Crime and Punishment, Microsoft Style

Despite the endless posturing and legal wrangling that has taken place over the duration of the Microsoft antitrust drama, Friday’s proposal by the U.S. Justice Department and 19 states to split the software titan into two competing companies must have come as quite a heavy blow to Bill Gates.

After all, Gates has not been shy about letting reporters know how difficult it is to accept the fact that his own government is attempting to break up the company he and Paul Allen co-founded in 1975 — when he was just 19 years old.

Under the proposed breakup remedy, one company would be allowed to sell Microsoft’s ubiquitous Windows operating system, while the other would control such applications software as the Office suite, as well as Internet Explorer.

The Beat Goes On

To make matters even worse for Bill Gates and Company, part of the proposed remedy prohibits the two companies from reuniting for 10 years. Additionally, the plan would put restrictions on Microsoft’s Windows company for three and a half years — just to give its rivals a chance to catch up.

While the finer points of this case will probably be argued for the next couple of centuries, one has to wonder: Does this severe a punishment really fit Microsoft’s so-called crimes?

Anyone who objectively studies Microsoft would have to admit that it is a ruthless competitor that always plays on the edge. In addition, if one reads the testimony of this case, it is obvious that the software giant stepped over the antitrust boundary line on several occasions.

Still, to break up Microsoft for monopolizing technology that is no longer relevant would be a miscarriage of justice.

Heavy Fine Would Have Sufficed

It is fairly obvious to me that a heavy fine and perhaps restitution to injured companies would have been a more appropriate and expedient solution to this case than the drastic measures now being formally proposed.

Moreover, it is my feeling that Bill Gates’ combative attitude made this remedy irresistible to the powers that be.

Yet, I think there is another factor that has helped make the possibility of breaking up Microsoft finally a sad reality: jealousy. Whenever and wherever high-tech executives gather, there are always a number of Bill bashers spewing bile about how the world’s richest man and his company should be punished.

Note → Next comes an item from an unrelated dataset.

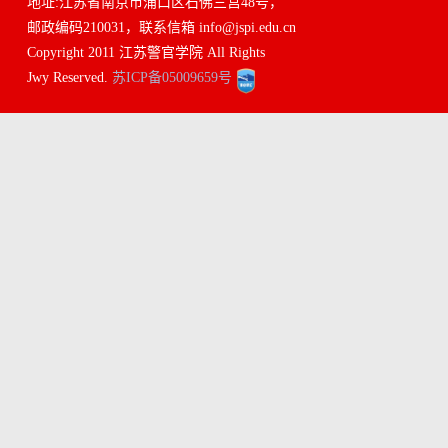
地址:江苏省南京市浦口区石佛三宫48号，
邮政编码210031，联系信箱 info@jspi.edu.cn
Copyright 2011 江苏警官学院 All Rights
Jwy Reserved.
苏ICP备05009659号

All the same, no matter how hard the peanut gallery tries, nothing can change the fact that this Harvard dropout forever changed the world.

Real Victims

Meanwhile, hundreds of thousands of Microsoft’s stockholders and partners will be left slowly twisting in the wind for years, as the company Gates started from scratch spends untold millions trying to keep from being chopped in half.

I only wonder if government prosecutors and state attorneys general gave much thought to the real victims of this case before they decided it was time to carve.